The watch program will cover neighborhoods from Wall Street south on Judson, Crawford and Eddy streets all the way to Sixth Street.
Fort Scott Police Sgt. Craig Rice gave an example of what can happen when a resident notices something suspicious going on in his or her neighborhood.
A woman saw a teenager exit a house with paint on his pants in the days following the night of July 20, when juveniles went on a spray painting rampage, randomly defacing garages and fencing along alleys behind houses on Holbrook, Judson, Crawford and Lowman streets with graffiti.
She became suspicious and called her neighbor. The neighbor called police, who then made a visit to the house, Sgt. Craig Rice said.
They spoke to cousins of the suspects who were visiting them at the time. They said there were paint cans in the bedroom upstairs, Rice said.
From there, FSPD officers Andrew Swope and Anthony Merando began an investigation, talking with multiple juveniles. By the time it was over, police had netted six confessions in the incident, which allegedly began July 20 and continued into the early morning hours of July 21. They also solved around 20 cases of other spray painting incidents around town when the six juveniles leaked names of others involved in those crimes, Rice said.
"And this started with one person," Rice added.
The Neighborhood Watch Program utilizes resources to create a proactive community-police partnership for crime prevention and problem solving in each community. Since there cannot be a police officer on every corner, citizen involvement is essential to combat crime, according to Rice.
The program has been implemented in The Highlands apartment complex on Shepherd Street a few months ago.
Neighbors are experts who really know what is going on in your community and by cooperating with each other and the police, you can help fight crime before it begins, Rice told the audience.
John Boswell, who lives at 420 S. Judson St., said the neighbors were thinking about taking action. About two years ago, Boswell and his wife, Kathy, left town for the weekend. When they returned, neighbors informed them that police had busted a suspected methamphetamine lab in a house down the street.
For the Boswells, the turning point in deciding whether to get the program going was the spray painting incident. "There's power in people and the more people, the more power and control you have over your neighborhood," Boswell said.
Colleen Murrin, 14 S. Crawford St., visited with police about improving the safety of the neighborhood, as did the Boswells.

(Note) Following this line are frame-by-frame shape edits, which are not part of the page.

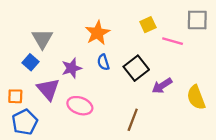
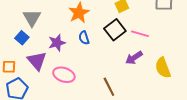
pink line: (173, 41) -> (140, 34), moved
black square: (136, 68) -> (115, 30), moved
brown line: (133, 120) -> (109, 87), turned -48

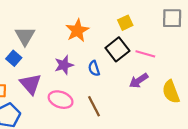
blue semicircle: (84, 38) -> (94, 68), moved
purple star: (57, 43) -> (64, 65), moved
brown line: (109, 87) -> (94, 106), moved

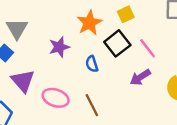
orange star: (77, 30) -> (89, 23), moved
pink line: (145, 54) -> (148, 48), turned 36
purple star: (64, 65) -> (59, 47), moved

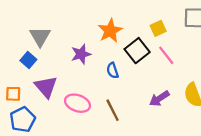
yellow square: (126, 14) -> (158, 28), moved
purple arrow: (140, 77) -> (159, 99), moved

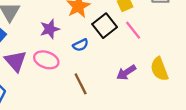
blue semicircle: (113, 70) -> (81, 45), turned -98
pink ellipse: (77, 103) -> (46, 60), moved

Police suggested that the two combine forces and create an areawide neighborhood watch.
Murrin and the Boswells and others will act as captains, coordinating communications with neighbors in their designated areas. Murrin will be a captain from Third to Wall streets and the Boswells will take Third to Sixth streets.
They will keep neighbors informed on a daily or weekly basis, which will be accomplished through a quarterly newsletter. Details about the organizational structure are still being worked out, Murrin said.
"A lot of it will be to simply get to know your neighbors," Murrin, who was a victim of a burglary several months ago, said.
Murrin said many years ago, crimes started occurring in the relatively calm neighborhood while her uncle was still living. Before he died, he told her "I'm afraid the time is going to come when you're either going to have to look the other way or stand up and say, 'I want my neighborhood to be a better place,'" Murrin said. "I view this as a real positive for our community."
Ironically, the place where they met, First Christian Church, has been the victim of vandals, who climbed onto the roof and spray painted an anarchy sign and other graffiti on the metal roof.